The way we have this implemented is overly complicated and a bit of a mess to be honest.

In fact 60V, 34A is well within reach of solid state solutions. You'd need beefy MOSFETs or IGBTs, or maybe solid state relays. You definitely will need opto-isolation between the two with this kind of currents and a good heat sink. Not going to be cheap of course, but for this kind of project that's probably less of a concern.

Indeed PWM output won't go well with relays, it'd kill them very soon. But even at a few seconds on/off periods that'd be a lot of clatter for 15-16 relays.

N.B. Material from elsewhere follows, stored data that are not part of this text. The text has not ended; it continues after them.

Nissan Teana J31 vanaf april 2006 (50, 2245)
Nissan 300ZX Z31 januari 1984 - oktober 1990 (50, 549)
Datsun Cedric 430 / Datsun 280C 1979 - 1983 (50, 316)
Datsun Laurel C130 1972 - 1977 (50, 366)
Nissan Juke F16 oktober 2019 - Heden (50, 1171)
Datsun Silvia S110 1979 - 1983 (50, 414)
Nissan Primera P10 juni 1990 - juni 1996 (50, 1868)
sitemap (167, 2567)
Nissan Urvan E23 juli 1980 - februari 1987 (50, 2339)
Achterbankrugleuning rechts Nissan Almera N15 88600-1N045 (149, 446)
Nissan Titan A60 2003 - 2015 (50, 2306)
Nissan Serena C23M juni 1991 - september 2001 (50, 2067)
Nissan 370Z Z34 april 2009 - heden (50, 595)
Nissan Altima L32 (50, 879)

For your "catching up" problem, another, very basic approach could be to keep track of which one has the lowest temperature, and then when any one heater is more than say 5 °C higher than the lowest, switch that one off until it is no more than 1°C higher than the lowest, then switch it on again (this as it takes a while for the heater to react, so don't wait until it's at the lowest point). That would be a few lines of code to handle. This is basically what your human controls are doing now.

The keeping it at a fixed temperature is more of a PID thing.

1100C is hot! That must have been quite a project. I thought we were working with some heat.

WVMARLE: yes, that is exactly what we are trying to do, to a T. I think this is the relay board we are using, but would have to check:

Basically, I am just having a hard time getting the different units to talk to each other. This has been a massive exercise in learning.

The relays have worked well. Solid state would certainly be less noisy; there is a pretty much constant clacking of one contactor or another. I will research SSRs. We tried some a couple or years ago, but had issues with them overheating and went back to the original contactors that came in the power packs. The equipment we are using was actually used in industrial heat treating using similar heating elements and is rather robust. It's just implementing new controls to make it do exactly what we want that is tricky (for me anyway). We have another division that is using flexible ceramic heaters at 80v/45Amps and they are talking about switching us over to those, which will almost certainly happen as soon as I get the bugs worked out of this system, lol. Those units use the exact same contactors.

We do work under a budget, although we don't have to be too cheap. If we had someone that was really good at using these Arduinos, we probably have enough pieces to build this several different ways. Just getting to his point has taken a long time and we literally have a room full of different HMI's, relay boards, I/O boards, shields, individual Arduinos, power supplies, etc.

A quick look on Digikey showed me a few MOSFETs at about USD 3 a piece that can handle your current with on resistance of about 4 mΩ, which means they dissipate "only" about 10W at a 34A current. There are MOSFETs with an even lower on resistance, but the price goes up of course. You'd need a few other cheap components such as resistors and optocouplers, plus maybe a gate driver, though you're not doing PWM so probably not necessary. I guess you'd end up with about USD 100-150 total in new parts.

DC switching SSRs are usually also based on MOSFETs, so have the same heat problem and also need a heat sink. This heat is probably going to be your biggest challenge (the advantage of your relays is that they do not produce heat).

The rest of the project is relatively easy. You already know how to read your thermocouples, just have to connect all to a single Arduino (straightforward assuming you have enough analog inputs).

Another approach would be to keep the current rats nest, and have the things communicate. If the devices are reasonably close together you could connect them using I2C to a single master. That master would then regularly (ever second or so) query all the controller Arduinos for the temperature of the various probes; then based on that tell the slaves which heaters to switch on and which to switch off.

While you can't use a kiln or an oven, there are thermal blankets that may be wrapped around your device to control the escaping heat.